Across all the entries below, how many lines contain the string "presa"? The number by itself is the answer.

◆ Records shown
= = = = = = =

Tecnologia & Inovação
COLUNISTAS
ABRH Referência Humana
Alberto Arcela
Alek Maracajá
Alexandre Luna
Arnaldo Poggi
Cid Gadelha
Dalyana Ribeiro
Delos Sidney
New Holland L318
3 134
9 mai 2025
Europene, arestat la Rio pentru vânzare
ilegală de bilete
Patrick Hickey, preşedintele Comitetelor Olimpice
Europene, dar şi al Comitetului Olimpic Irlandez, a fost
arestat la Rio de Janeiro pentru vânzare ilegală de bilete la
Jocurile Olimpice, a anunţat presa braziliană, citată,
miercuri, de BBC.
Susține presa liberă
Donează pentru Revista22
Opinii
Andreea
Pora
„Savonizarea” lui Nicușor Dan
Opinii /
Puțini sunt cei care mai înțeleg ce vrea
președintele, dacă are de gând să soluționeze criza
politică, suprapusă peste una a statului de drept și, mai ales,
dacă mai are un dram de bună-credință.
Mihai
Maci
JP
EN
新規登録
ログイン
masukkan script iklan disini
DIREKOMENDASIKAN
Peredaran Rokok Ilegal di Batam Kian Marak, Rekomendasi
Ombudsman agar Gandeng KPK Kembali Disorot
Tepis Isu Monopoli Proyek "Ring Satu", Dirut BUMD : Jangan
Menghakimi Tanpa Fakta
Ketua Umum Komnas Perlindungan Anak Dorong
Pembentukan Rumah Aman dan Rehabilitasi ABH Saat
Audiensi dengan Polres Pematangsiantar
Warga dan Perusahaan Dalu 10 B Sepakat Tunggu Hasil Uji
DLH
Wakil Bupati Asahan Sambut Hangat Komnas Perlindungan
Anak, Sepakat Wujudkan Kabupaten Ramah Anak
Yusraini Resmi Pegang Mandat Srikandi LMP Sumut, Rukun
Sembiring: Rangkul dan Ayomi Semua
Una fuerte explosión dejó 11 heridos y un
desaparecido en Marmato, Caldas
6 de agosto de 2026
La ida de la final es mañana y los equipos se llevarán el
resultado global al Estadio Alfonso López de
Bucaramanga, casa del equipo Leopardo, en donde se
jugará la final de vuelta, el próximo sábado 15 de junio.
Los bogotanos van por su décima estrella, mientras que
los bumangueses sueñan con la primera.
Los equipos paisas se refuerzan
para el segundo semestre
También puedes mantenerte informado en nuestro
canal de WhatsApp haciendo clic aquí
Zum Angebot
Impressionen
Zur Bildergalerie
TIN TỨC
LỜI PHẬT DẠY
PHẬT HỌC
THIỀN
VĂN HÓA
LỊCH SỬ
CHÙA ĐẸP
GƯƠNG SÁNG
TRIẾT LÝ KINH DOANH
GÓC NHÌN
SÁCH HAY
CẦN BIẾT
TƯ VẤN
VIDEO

= = = = = = =

◆ Reply to the task
2